Multi-purpose and visually striking abstract settings with mirrored and patterned structures and a stunning image of a beautiful white rose as an emblem of love and hope are designed by Duncan Hayler, and effectively enhanced by Tim Mitchell's lighting. Completing the vision are eye-catching costume designs by David Nixon, with flowing, coloured and shimmering fabrics for the ladies and modish tunic-style apparel for the men.

The music is a rich, rewarding compilation of Saint-Saëns, Bizet, Debussy, Poulenc and Glazunov, played by the West Australian Symphony Orchestra in the safe hands of conductor Myron Romanul and skilfully orchestrated and arranged by John Longstaff. (The Poulenc and Saint-Saëns organ pieces, due to logistical difficulties, were recorded).

With settings in a castle, a village and a forest in a "far-away land", supernatural elements and magic spells mix comfortably with slightly over-the-top 'human' characters. Act I is long (and will tighten-up as scene changes get slicker) as it establishes the characters, but it was easy to follow Prince Orian (Christian Luck)'s transformation to Beast (Matthew Lehmann), the financial misfortune of Beauty’s father (Andrew Radak), the kindness of Beauty (Brooke Widdison-Jacobs), the superficiality of her spendthrift sisters (Sarah Hepburn and Melissa Boniface), and Beauty's first encounters and developing affection for the Beast.

Act II sees the Beast despairing of his plight and its self-inflicted causes, explores the redemptive power of love and the blossoming relationship between Beauty and the Beast, and culminates in joyful resolution and celebration.

Widdison-Jacobs created a charming, compassionate Beauty and found a softer fluency to add to her exquisite footwork and glorious arabesques. Lehmann created a potent, muscular Beast with an untamed physicality, ferocious athleticism and the pent-up frustration of a trapped creature. In a compelling performance, his distress was visible in his darting, despairing eyes and he became impossible to despise. Christian Luck danced and partnered splendidly and was excellent as the vain, arrogant prince who constantly admires himself in the mirror and offends La Fée Magnifique (Jayne Smeulders), which is why she casts a spell on him and turns him into a beast. Lehmann’s partnering in several emotive encounters with Widdison-Jacobs's Beauty was seamless, and a dream-sequence pas de trois with Widdison-Jacobs, Luck and the Lehmann was masterly, magical and moving as it revealed the Beast's exclusion and hopelessness. Another dream-sequence to Debussy's 'Clair de Lune' with Widdison-Jacob and Luck dancing tenderly together was magical.
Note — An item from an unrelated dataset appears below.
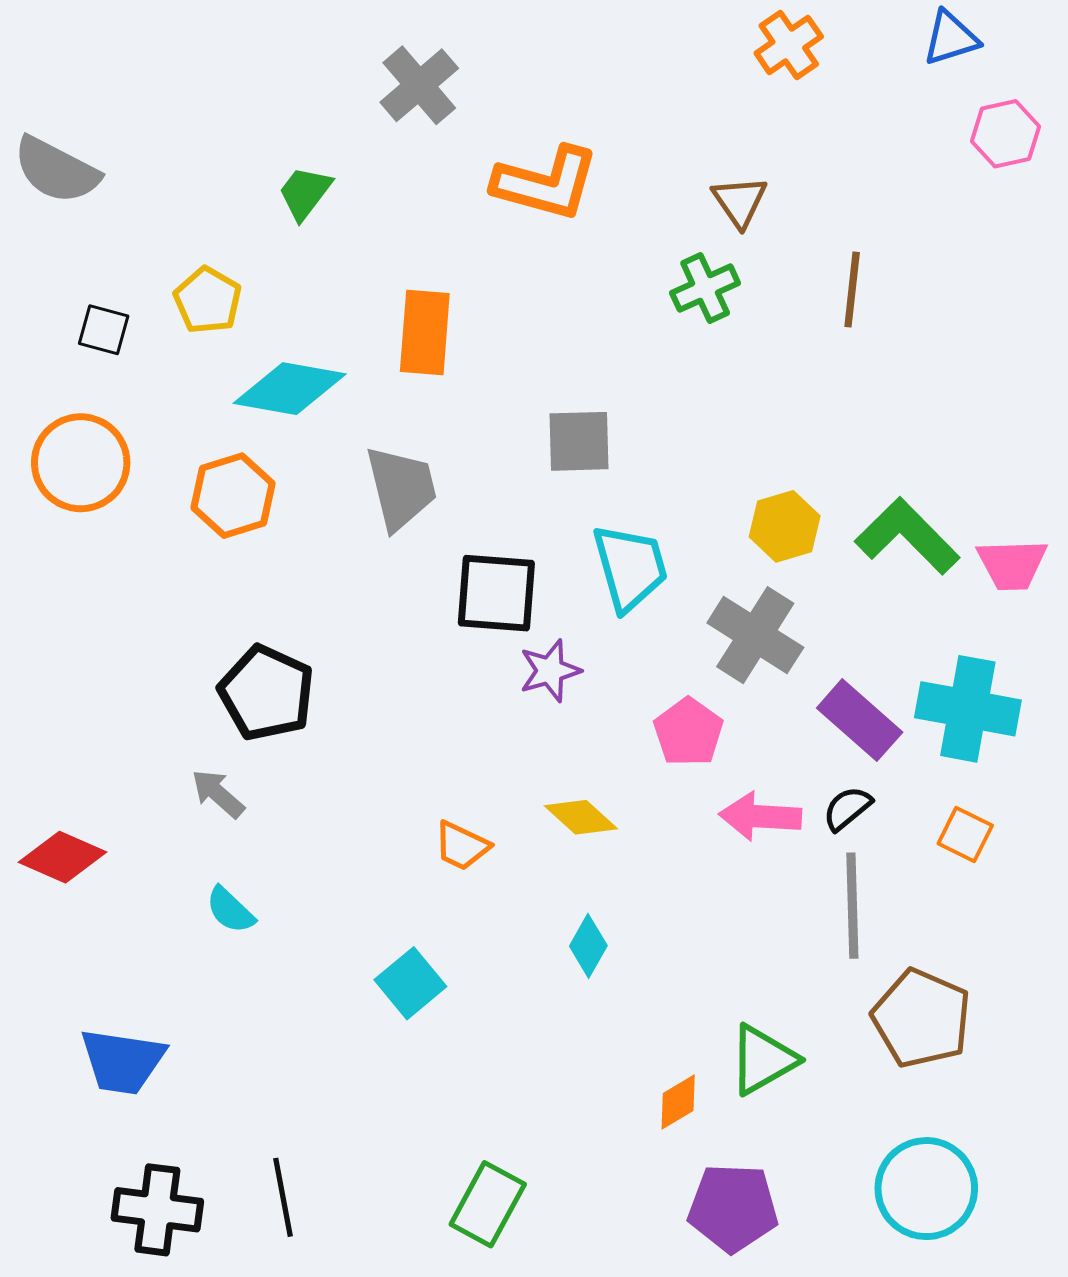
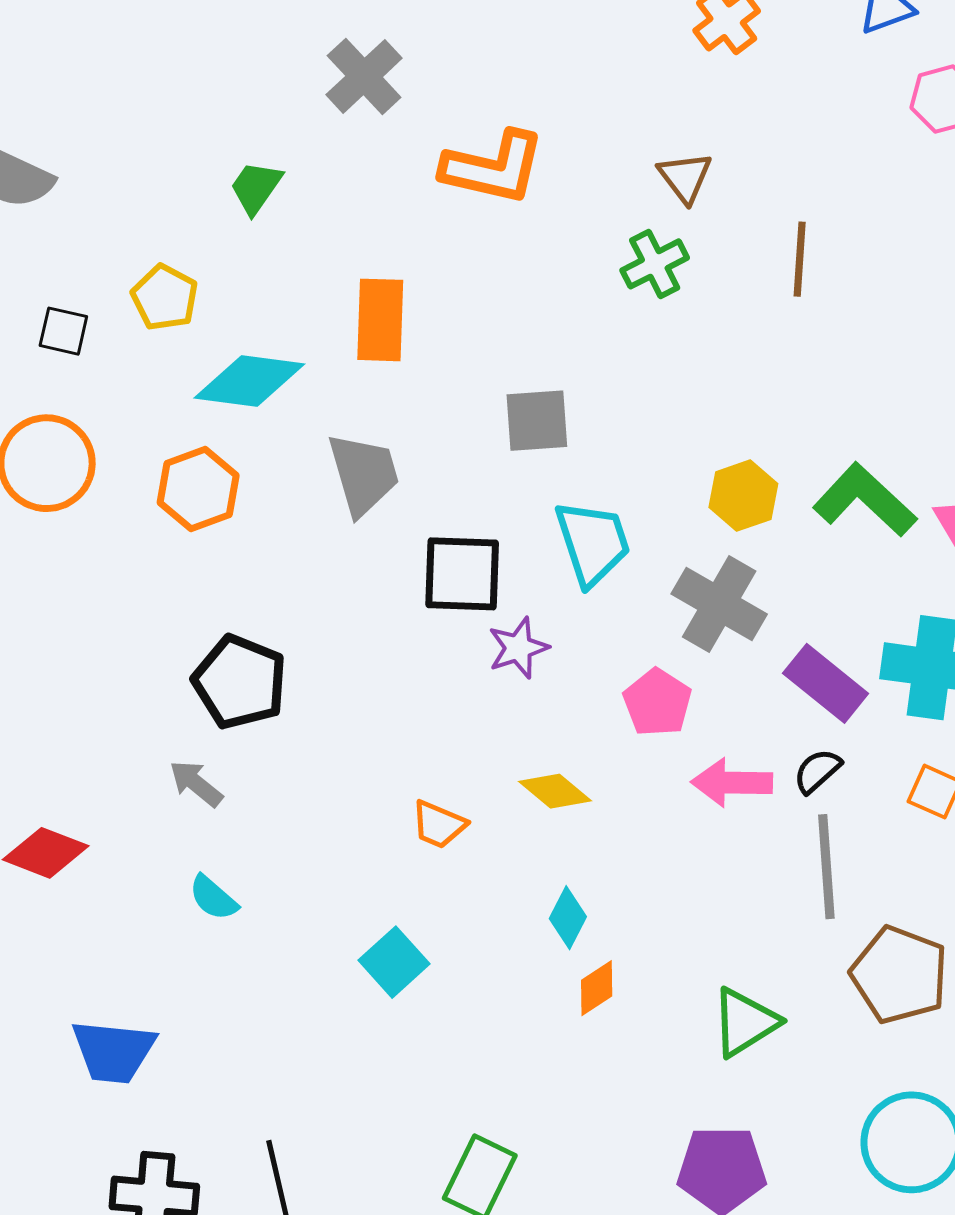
orange diamond: (678, 1102) -> (597, 988), moved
Hepburn and Boniface nailed the choreography and the comic, though less-than-admirable, character traits of the sisters; Florence Leroux-Coléno (La Fée Luminaire) with divine, silvery wings danced immaculately and reigned supreme in another quality performance in this benevolent, 'fixer' role, and Smeulders, in her final season with West Australian Ballet, lived up to her name, danced magnificently and threw in a double saut de basque for good measure. André Santos as the manservant Alfred was always interesting to watch, and humorous light-relief was provided throughout by four jaunty trolls who accompany the Beast.

A spectacular, lively wedding scene with exceptional dancing by all of the cast, immaculate in white and gold in front of massive glistening 'organ pipes' the height and width of the stage, concluded a very successful opening night.